The Maharashtra State Co-Operative ... vs The Maharashtra State Co-Operative ... on 27 March, 1992

Equivalent citations: 1994(2)BOMCR585A, [1992(65)FLR66]

JUDGMENT

 

 K. Sukumaran, J.

 

1. The Maharashtra State Co-operative Cotton Growers' Marketing Federation Limited (hereinafter referred to as "Cotton Federation"), has come up in appeal before the Bench of this Court, complaining about the decision of the Single Judge rendered on 18-12-1991, in Writ Petition No. 2749 of 90.

2. The writ petition assailed the order passed by the Industrial Court on 14-9-1990, which upheld the plea of the Union about unfair labour practice in respect of the specified items as indicated therein.

3. The facts leading to the appeal may be recounted.

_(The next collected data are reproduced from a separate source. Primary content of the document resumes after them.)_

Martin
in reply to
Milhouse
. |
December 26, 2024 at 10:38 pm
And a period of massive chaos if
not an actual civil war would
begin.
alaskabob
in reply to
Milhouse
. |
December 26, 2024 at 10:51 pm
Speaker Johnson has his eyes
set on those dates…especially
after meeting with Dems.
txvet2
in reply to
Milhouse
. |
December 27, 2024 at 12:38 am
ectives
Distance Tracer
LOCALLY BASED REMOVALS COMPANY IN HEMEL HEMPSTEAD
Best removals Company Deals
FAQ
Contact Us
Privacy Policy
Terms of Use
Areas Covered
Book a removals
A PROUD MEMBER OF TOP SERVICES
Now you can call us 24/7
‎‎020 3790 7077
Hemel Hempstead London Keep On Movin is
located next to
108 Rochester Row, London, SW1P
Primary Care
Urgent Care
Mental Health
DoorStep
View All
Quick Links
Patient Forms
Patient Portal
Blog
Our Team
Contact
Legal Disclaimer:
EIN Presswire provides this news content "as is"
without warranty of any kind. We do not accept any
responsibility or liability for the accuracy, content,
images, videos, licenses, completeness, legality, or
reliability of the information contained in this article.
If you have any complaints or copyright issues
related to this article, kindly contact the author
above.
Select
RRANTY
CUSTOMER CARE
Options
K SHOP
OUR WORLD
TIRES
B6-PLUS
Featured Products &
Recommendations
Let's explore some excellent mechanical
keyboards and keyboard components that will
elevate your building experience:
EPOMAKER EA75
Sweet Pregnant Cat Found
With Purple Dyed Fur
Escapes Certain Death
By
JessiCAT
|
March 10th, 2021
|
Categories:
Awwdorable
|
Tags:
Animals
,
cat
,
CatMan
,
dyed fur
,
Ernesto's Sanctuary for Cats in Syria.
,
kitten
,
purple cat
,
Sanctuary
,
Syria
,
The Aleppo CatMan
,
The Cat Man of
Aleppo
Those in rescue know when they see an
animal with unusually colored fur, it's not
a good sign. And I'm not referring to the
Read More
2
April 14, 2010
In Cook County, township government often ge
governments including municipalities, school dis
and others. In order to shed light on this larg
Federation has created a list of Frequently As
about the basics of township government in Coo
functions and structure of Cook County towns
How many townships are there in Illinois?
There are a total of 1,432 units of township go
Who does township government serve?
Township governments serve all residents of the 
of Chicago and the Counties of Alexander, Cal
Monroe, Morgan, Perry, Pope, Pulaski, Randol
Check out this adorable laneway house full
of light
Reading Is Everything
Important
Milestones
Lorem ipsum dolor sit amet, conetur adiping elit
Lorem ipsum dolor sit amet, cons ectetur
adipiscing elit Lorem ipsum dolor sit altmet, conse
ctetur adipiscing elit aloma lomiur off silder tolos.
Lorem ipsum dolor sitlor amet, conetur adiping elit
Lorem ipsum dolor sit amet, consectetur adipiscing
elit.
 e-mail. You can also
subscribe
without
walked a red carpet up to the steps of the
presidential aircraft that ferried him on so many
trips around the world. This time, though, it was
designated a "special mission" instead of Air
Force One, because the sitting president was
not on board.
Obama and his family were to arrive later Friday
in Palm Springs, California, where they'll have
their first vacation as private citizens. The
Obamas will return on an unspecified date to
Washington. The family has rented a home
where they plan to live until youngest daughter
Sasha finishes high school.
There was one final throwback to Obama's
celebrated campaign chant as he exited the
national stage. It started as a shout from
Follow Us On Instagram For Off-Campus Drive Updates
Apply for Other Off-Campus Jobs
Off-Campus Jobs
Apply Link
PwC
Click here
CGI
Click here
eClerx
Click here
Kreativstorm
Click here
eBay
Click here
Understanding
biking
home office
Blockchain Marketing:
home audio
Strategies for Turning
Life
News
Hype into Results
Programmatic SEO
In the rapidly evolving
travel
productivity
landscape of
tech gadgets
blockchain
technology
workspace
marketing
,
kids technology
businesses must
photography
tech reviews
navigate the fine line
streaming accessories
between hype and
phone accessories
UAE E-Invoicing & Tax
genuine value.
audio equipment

4. A benevolent legislation to relieve the toiling farmers in the black cotton soil of India, was made when the Maharashtra Raw Cotton (Procurement, Processing and Marketing) Act, 1971 was passed. It conferred on the State, governmental monopoly to deal in cotton. The Maharashtra State Co-operative Marketing Federation (hereinafter referred to as "the Marketing Federation") was to be the sole agent of the State. Attractions of specialisation were detected in this field of activity as well. The result was the creation of a specialised corporation, the Cotton Federation.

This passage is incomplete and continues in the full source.